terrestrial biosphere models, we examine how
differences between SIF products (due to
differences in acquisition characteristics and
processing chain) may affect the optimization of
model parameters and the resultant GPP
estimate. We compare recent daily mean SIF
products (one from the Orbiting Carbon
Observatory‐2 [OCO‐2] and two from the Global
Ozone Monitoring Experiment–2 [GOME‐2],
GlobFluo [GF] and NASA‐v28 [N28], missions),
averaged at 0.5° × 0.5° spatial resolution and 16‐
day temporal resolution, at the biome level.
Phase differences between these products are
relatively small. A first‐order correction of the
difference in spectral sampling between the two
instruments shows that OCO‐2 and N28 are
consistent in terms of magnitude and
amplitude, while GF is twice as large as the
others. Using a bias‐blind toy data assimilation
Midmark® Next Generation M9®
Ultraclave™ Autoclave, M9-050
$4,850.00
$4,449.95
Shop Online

_ _ _ _ _ _ _

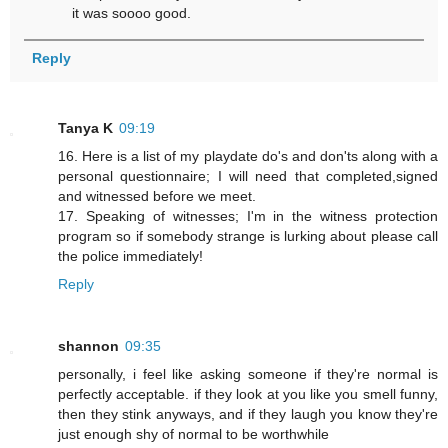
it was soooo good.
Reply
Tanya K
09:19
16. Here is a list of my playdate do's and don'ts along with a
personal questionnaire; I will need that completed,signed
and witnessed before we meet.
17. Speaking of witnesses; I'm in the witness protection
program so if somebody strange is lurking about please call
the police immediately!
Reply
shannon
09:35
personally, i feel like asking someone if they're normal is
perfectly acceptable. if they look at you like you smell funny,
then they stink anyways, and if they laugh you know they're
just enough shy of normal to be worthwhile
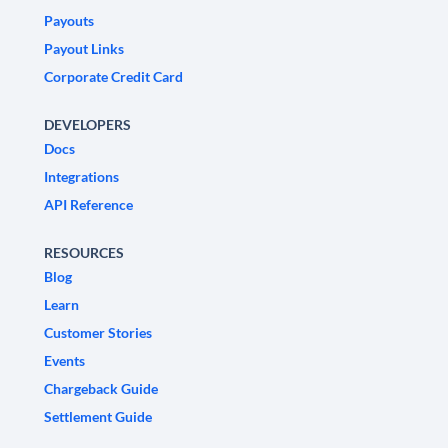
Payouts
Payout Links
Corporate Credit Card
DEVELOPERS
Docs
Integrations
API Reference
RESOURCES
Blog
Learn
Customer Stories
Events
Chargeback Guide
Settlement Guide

_ _ _ _ _ _ _

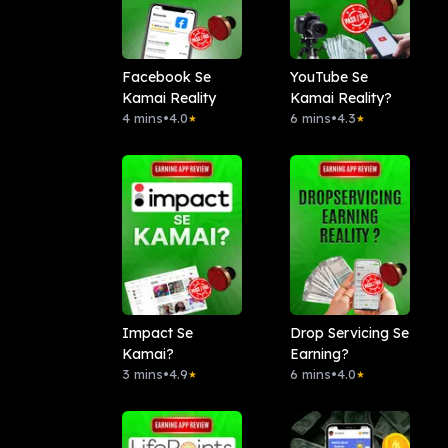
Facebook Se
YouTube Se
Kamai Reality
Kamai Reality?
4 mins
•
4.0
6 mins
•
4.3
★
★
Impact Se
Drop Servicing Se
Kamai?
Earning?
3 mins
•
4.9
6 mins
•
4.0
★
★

_ _ _ _ _ _ _

TO DO –
State how many lines of the records contain the word "normal". Give that number alone.

TASK ANSWER –
2